🤖 AI Summary
Medical AI deployment faces critical bottlenecks: fragmented preprocessing pipelines, poor model interoperability, and stringent privacy compliance requirements. To address these challenges, we propose the first multi-agent framework for end-to-end medical inference. It integrates automated data ingestion, differential privacy–driven anonymization, embedded tabular feature extraction, and multi-stage MedGemma-based medical image modeling. Task-specific agents autonomously perform feature selection, model matching, and preprocessing recommendation. Our framework introduces a novel multimodal interpretability mechanism by fusing SHAP/LIME attributions with DETR attention maps. Evaluated on public datasets—including geriatric medicine, palliative care, and colonoscopy imaging—the system operates fully autonomously without expert intervention. It significantly reduces domain-expert dependency while enhancing privacy compliance, cross-system compatibility, and deployment efficiency.

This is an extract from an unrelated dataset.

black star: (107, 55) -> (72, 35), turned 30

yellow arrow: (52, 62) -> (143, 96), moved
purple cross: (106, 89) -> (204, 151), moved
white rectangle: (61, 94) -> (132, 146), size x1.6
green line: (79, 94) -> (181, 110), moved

The architecture demonstrates high scalability and cost-effectiveness, enabling robust, production-ready medical AI inference.
📝 Abstract
Building and deploying machine learning solutions in healthcare remains expensive and labor-intensive due to fragmented preprocessing workflows, model compatibility issues, and stringent data privacy constraints. In this work, we introduce an Agentic AI framework that automates the entire clinical data pipeline, from ingestion to inference, through a system of modular, task-specific agents. These agents handle both structured and unstructured data, enabling automatic feature selection, model selection, and preprocessing recommendation without manual intervention. We evaluate the system on publicly available datasets from geriatrics, palliative care, and colonoscopy imaging. For example, in the case of structured data (anxiety data) and unstructured data (colonoscopy polyps data), the pipeline begins with file-type detection by the Ingestion Identifier Agent, followed by the Data Anonymizer Agent ensuring privacy compliance, where we first identify the data type and then anonymize it. The Feature Extraction Agent identifies features using an embedding-based approach for tabular data, extracting all column names, and a multi-stage MedGemma-based approach for image data, which infers modality and disease name. These features guide the Model-Data Feature Matcher Agent in selecting the best-fit model from a curated repository. The Preprocessing Recommender Agent and Preprocessing Implementor Agent then apply tailored preprocessing based on data type and model requirements. Finally, the ``Model Inference Agent" runs the selected model on the uploaded data and generates interpretable outputs using tools like SHAP, LIME, and DETR attention maps. By automating these high-friction stages of the ML lifecycle, the proposed framework reduces the need for repeated expert intervention, offering a scalable, cost-efficient pathway for operationalizing AI in clinical environments.